Bless you for bringing that beautiful boy into your home. He is a great looking guy and it looks like Riley and him are gettin along great. Whatever you decide you will know that he wont have to go back to the shelter. He rescue will find him a new furever home.


----------



## Banner (Jan 25, 2006)

Oaklys Dad said:


> I've always had a soft spot for the breed in general. If Timmy ever gets caught in a well you can count on a collie to come to the rescue: Seriously....If it looks right, feels right then it IS right. Enjoy!!!


Why is it that Timmy is always in so much trouble? Someone needs to send Timmy off to safety school. 
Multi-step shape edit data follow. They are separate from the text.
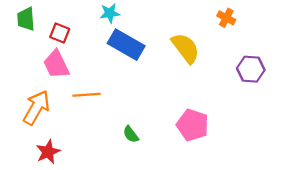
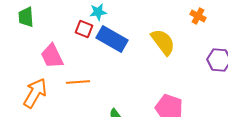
red square: (60, 33) -> (84, 29), moved

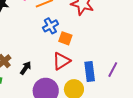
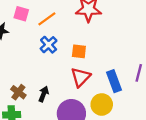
blue cross: (50, 26) -> (49, 45), moved

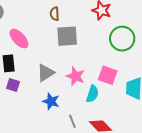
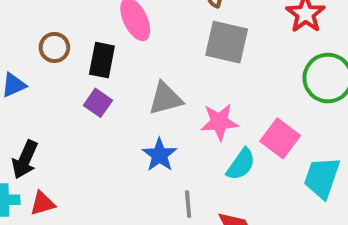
pink star: (75, 76) -> (219, 122), turned 30

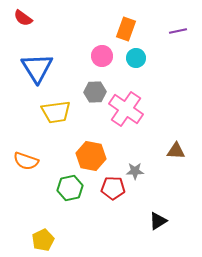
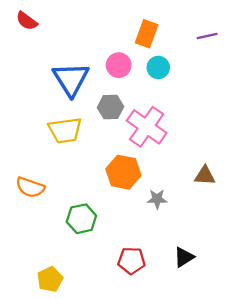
blue triangle: (37, 68) -> (71, 79), moved
orange hexagon: (91, 156) -> (123, 172), moved
red pentagon: (113, 188) -> (131, 261), moved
Thanks, we will try to do as you say and follow our hearts.


----------



## kerribear's golden kids (May 17, 2007)

He is Beautiful! Thank you for rescuing him out of the shelter. Please have him checked for Kennel Cough, most dogs in shelters leave with it, you may want to have Ripley updated as well...
Collies are great dogs, they are very affectionate and loving. You will know they right thing to do if/when the time comes...I hope you decided to keep him! Sorry if his showing his manhood to Ripley, poor guy! 
Keep us posted!


----------



## kowey (Feb 28, 2006)

*Beautiful dog*

This is surely a very beautiful dog. A shame that such a dog can land in a shelter. When I was younger, collies were more popular (legacy from the "Lassie" series, I guess). But they seem to have vanished from the streets...


----------



## Faith's mommy (Feb 26, 2007)

he looks like he's fitting right in!

on another forum i belong to, there are 3 passionate collie owners. do you want the link for over there so you can start a thread asking about the breed?


----------



## GoldenJoyx'stwo (Feb 25, 2007)

I had a Collie as a child. They are another breed I love so very much. King was great. We had to find him another home because he really needed a place to run. We lived in a very small house with a postage stamp for a yard and he wasn't being given the exercise he needed. I sure wish he could have grown up with me.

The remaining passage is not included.